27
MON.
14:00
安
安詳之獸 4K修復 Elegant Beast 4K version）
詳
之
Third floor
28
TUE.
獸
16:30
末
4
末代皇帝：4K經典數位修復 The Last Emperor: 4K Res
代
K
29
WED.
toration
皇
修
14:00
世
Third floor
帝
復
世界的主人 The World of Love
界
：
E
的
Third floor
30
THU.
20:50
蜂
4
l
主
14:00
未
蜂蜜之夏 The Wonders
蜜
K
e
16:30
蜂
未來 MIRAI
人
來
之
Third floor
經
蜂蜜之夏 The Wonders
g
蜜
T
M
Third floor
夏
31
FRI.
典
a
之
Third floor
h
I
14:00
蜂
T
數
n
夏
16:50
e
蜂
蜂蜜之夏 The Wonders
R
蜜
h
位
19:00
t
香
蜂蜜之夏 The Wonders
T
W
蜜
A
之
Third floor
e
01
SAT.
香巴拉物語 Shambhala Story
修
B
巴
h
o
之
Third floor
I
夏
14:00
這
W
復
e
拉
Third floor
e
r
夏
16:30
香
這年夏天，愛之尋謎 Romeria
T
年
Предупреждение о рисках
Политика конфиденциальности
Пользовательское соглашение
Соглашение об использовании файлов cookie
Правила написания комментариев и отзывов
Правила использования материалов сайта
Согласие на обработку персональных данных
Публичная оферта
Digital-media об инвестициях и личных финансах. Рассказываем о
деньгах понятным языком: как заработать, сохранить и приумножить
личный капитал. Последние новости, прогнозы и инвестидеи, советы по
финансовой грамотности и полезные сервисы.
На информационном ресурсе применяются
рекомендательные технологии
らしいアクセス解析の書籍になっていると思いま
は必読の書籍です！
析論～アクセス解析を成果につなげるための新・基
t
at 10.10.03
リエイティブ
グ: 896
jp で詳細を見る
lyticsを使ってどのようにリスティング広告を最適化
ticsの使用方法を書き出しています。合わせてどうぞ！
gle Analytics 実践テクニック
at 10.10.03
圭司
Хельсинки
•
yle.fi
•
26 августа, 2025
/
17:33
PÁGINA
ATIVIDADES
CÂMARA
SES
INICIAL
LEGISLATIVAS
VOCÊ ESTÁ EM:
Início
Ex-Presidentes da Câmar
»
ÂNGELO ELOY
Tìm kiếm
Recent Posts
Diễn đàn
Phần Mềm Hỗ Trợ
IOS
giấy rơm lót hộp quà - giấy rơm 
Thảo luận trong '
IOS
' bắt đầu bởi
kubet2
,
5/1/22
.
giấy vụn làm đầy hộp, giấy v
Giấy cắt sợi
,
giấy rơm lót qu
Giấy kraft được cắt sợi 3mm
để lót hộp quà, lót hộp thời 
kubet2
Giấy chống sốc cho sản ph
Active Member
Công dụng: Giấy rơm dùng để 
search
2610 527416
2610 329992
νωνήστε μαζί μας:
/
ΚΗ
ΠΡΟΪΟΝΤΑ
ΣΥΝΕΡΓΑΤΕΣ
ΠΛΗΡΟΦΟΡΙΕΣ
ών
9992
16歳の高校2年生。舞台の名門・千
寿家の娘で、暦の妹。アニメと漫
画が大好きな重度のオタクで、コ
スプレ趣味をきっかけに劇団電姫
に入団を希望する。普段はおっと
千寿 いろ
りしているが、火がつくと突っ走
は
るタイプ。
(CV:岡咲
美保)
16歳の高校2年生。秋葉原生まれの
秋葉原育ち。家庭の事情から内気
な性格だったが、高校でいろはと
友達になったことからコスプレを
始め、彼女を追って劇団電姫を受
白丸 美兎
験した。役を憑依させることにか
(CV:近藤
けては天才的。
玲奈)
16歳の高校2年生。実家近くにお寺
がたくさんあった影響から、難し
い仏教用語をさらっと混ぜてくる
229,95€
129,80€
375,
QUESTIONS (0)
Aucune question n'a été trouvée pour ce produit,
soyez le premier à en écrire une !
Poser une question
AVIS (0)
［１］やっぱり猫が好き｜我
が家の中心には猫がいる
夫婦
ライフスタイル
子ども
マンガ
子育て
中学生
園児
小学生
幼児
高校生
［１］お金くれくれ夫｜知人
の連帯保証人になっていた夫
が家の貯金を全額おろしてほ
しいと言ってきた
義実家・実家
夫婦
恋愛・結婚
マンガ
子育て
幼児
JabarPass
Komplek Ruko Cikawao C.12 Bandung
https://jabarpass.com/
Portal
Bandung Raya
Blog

WHAT NEEDS TO BE DONE = Word for word, give the records again.

PROBLEM SOLUTION =
27
MON.
14:00
安
安詳之獸 4K修復 Elegant Beast 4K version）
詳
之
Third floor
28
TUE.
獸
16:30
末
4
末代皇帝：4K經典數位修復 The Last Emperor: 4K Res
代
K
29
WED.
toration
皇
修
14:00
世
Third floor
帝
復
世界的主人 The World of Love
界
：
E
的
Third floor
30
THU.
20:50
蜂
4
l
主
14:00
未
蜂蜜之夏 The Wonders
蜜
K
e
16:30
蜂
未來 MIRAI
人
來
之
Third floor
經
蜂蜜之夏 The Wonders
g
蜜
T
M
Third floor
夏
31
FRI.
典
a
之
Third floor
h
I
14:00
蜂
T
數
n
夏
16:50
e
蜂
蜂蜜之夏 The Wonders
R
蜜
h
位
19:00
t
香
蜂蜜之夏 The Wonders
T
W
蜜
A
之
Third floor
e
01
SAT.
香巴拉物語 Shambhala Story
修
B
巴
h
o
之
Third floor
I
夏
14:00
這
W
復
e
拉
Third floor
e
r
夏
16:30
香
這年夏天，愛之尋謎 Romeria
T
年
Предупреждение о рисках
Политика конфиденциальности
Пользовательское соглашение
Соглашение об использовании файлов cookie
Правила написания комментариев и отзывов
Правила использования материалов сайта
Согласие на обработку персональных данных
Публичная оферта
Digital-media об инвестициях и личных финансах. Рассказываем о
деньгах понятным языком: как заработать, сохранить и приумножить
личный капитал. Последние новости, прогнозы и инвестидеи, советы по
финансовой грамотности и полезные сервисы.
На информационном ресурсе применяются
рекомендательные технологии
らしいアクセス解析の書籍になっていると思いま
は必読の書籍です！
析論～アクセス解析を成果につなげるための新・基
t
at 10.10.03
リエイティブ
グ: 896
jp で詳細を見る
lyticsを使ってどのようにリスティング広告を最適化
ticsの使用方法を書き出しています。合わせてどうぞ！
gle Analytics 実践テクニック
at 10.10.03
圭司
Хельсинки
•
yle.fi
•
26 августа, 2025
/
17:33
PÁGINA
ATIVIDADES
CÂMARA
SES
INICIAL
LEGISLATIVAS
VOCÊ ESTÁ EM:
Início
Ex-Presidentes da Câmar
»
ÂNGELO ELOY
Tìm kiếm
Recent Posts
Diễn đàn
Phần Mềm Hỗ Trợ
IOS
giấy rơm lót hộp quà - giấy rơm 
Thảo luận trong '
IOS
' bắt đầu bởi
kubet2
,
5/1/22
.
giấy vụn làm đầy hộp, giấy v
Giấy cắt sợi
,
giấy rơm lót qu
Giấy kraft được cắt sợi 3mm
để lót hộp quà, lót hộp thời 
kubet2
Giấy chống sốc cho sản ph
Active Member
Công dụng: Giấy rơm dùng để 
search
2610 527416
2610 329992
νωνήστε μαζί μας:
/
ΚΗ
ΠΡΟΪΟΝΤΑ
ΣΥΝΕΡΓΑΤΕΣ
ΠΛΗΡΟΦΟΡΙΕΣ
ών
9992
16歳の高校2年生。舞台の名門・千
寿家の娘で、暦の妹。アニメと漫
画が大好きな重度のオタクで、コ
スプレ趣味をきっかけに劇団電姫
に入団を希望する。普段はおっと
千寿 いろ
りしているが、火がつくと突っ走
は
るタイプ。
(CV:岡咲
美保)
16歳の高校2年生。秋葉原生まれの
秋葉原育ち。家庭の事情から内気
な性格だったが、高校でいろはと
友達になったことからコスプレを
始め、彼女を追って劇団電姫を受
白丸 美兎
験した。役を憑依させることにか
(CV:近藤
けては天才的。
玲奈)
16歳の高校2年生。実家近くにお寺
がたくさんあった影響から、難し
い仏教用語をさらっと混ぜてくる
229,95€
129,80€
375,
QUESTIONS (0)
Aucune question n'a été trouvée pour ce produit,
soyez le premier à en écrire une !
Poser une question
AVIS (0)
［１］やっぱり猫が好き｜我
が家の中心には猫がいる
夫婦
ライフスタイル
子ども
マンガ
子育て
中学生
園児
小学生
幼児
高校生
［１］お金くれくれ夫｜知人
の連帯保証人になっていた夫
が家の貯金を全額おろしてほ
しいと言ってきた
義実家・実家
夫婦
恋愛・結婚
マンガ
子育て
幼児
JabarPass
Komplek Ruko Cikawao C.12 Bandung
https://jabarpass.com/
Portal
Bandung Raya
Blog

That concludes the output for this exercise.